While many of the film’s scenes seem superfluous, others seem copied and pasted from other, more successful films. The mining sequence mimics George Miller’s “Mad Max: Fury Road” in its brown color palette and thematic dichotomy between Blackbeard and the plebeian miners. A later jungle setting evokes James Cameron’s “Avatar” when dragon-like birds attack Pan and Hook. And the final encounter between Pan and Blackbeard looks almost identical to any swordfight from Gore Verbinski’s “Pirates of the Caribbean” when the characters start dueling on the ship’s prow and swinging from sail ropes. All of these elements work better in other films, but they fall flat in “Pan” because none of them have primacy.
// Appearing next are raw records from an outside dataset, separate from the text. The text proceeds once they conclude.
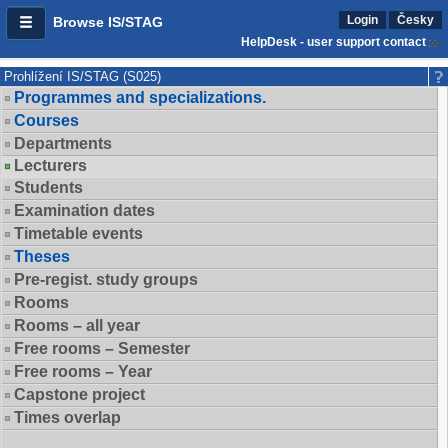
Login
Česky
Browse IS/STAG
HelpDesk - user support contact
Prohlížení IS/STAG (S025)
Programmes and specializations.
Courses
Departments
Lecturers
Students
Examination dates
Timetable events
Theses
Pre-regist. study groups
Rooms
Rooms – all year
Free rooms – Semester
Free rooms – Year
Capstone project
Times overlap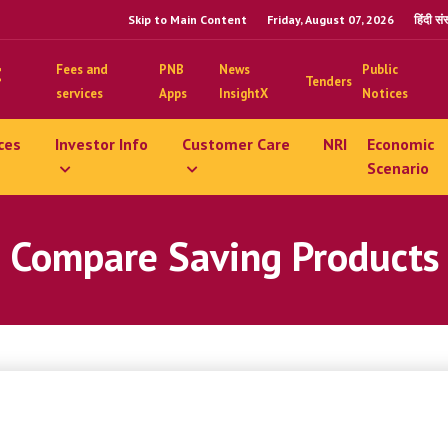
Skip to Main Content
Friday, August 07, 2026
हिंदी स
Fees and
PNB
News
Public
Tenders
services
Apps
InsightX
Notices
ces
Investor Info
Customer Care
NRI
Economic
Scenario
Compare Saving Products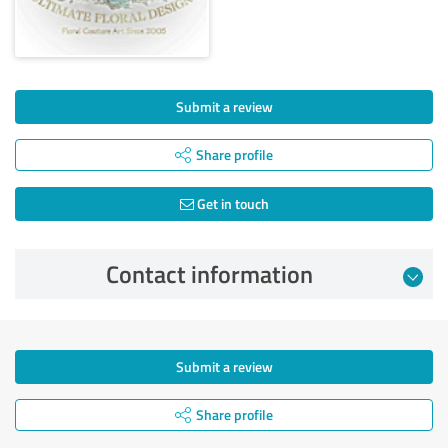
Submit a review
Share profile
Get in touch
Contact information
Submit a review
Share profile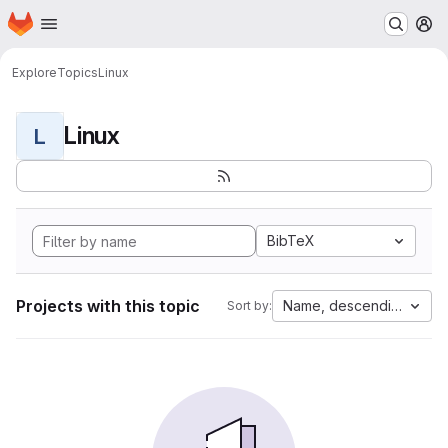
Homepage
Skip to main content
M
Explore
Topics
Linux
Linux
L
BibTeX
Projects with this topic
Name, descending
Sort by: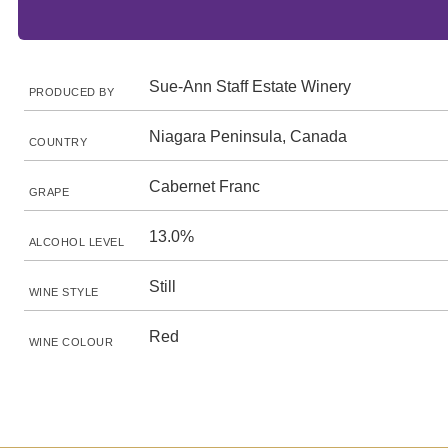
Sue-Ann Staff Estate Winery
PRODUCED BY
Niagara Peninsula, Canada
COUNTRY
Cabernet Franc
GRAPE
13.0%
ALCOHOL LEVEL
Still
WINE STYLE
Red
WINE COLOUR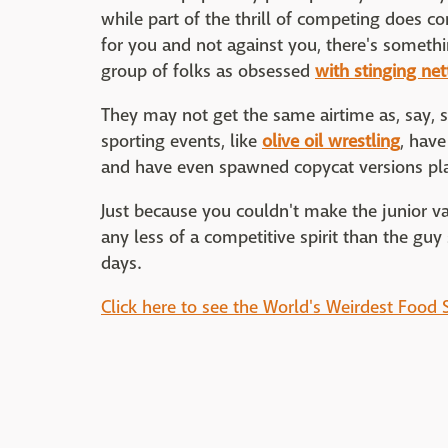
while part of the thrill of competing does co
for you and not against you, there's somethi
group of folks as obsessed
with stinging net
They may not get the same airtime as, say, s
sporting events, like
olive oil wrestling
, hav
and have even spawned copycat versions play
Just because you couldn't make the junior v
any less of a competitive spirit than the guy 
days.
Click here to see the World's Weirdest Food 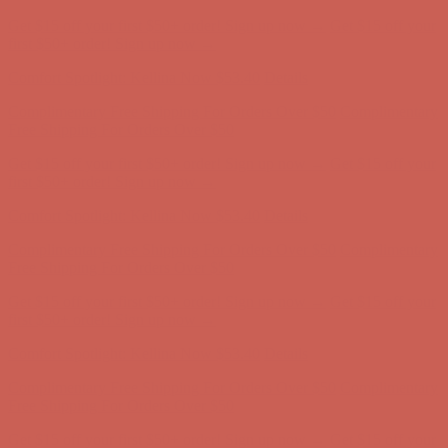
Get $15 off your first $50+ order! Sign up now →
Get $15 off your
first $50+ order! Sign up now →
Comfort Spotlight: Kellina Now $53.40
Details
Complimentary Free Shipping For Orders Over $50
Complimentary
Free Shipping For Orders Over $50
Get $15 off your first $50+ order! Sign up now →
Get $15 off your
first $50+ order! Sign up now →
Comfort Spotlight: Kellina Now $53.40
Details
Complimentary Free Shipping For Orders Over $50
Complimentary
Free Shipping For Orders Over $50
Get $15 off your first $50+ order! Sign up now →
Get $15 off your
first $50+ order! Sign up now →
Comfort Spotlight: Kellina Now $53.40
Details
Complimentary Free Shipping For Orders Over $50
Complimentary
Free Shipping For Orders Over $50
Get $15 off your first $50+ order! Sign up now →
Get $15 off your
Nevertheless, “Pan” does succeed in its actors. For a debut performance, Miller grounds the film surprisingly well in Pan’s unremitting search for his mother. His search, in fact, is one of the only story elements consistent throughout the film. Mara stands out as the most nuanced character, sliding into Tiger Lily as easily as she does her more complex roles in “The Girl with the Dragon Tattoo” and “The Social Network.” Jackman characterizes Blackbeard through quick and exaggerated movements which work for a darkly comedic effect, but he becomes too much of a caricature by the end, even for a children’s movie. Hedlund gives the poorest performance as Hook, relying more on the character’s archetypal swashbuckling charm and wisecracks than on his own interpretation.

In short, “Pan” might have been a good film if it had settled on its own identity rather than borrowing from everywhere else. A few strong performances lend small amounts of consistency, but without visual substance, “Pan” will leave viewers scratching their heads to figure out what just happened and studio executives wondering why it didn’t sell.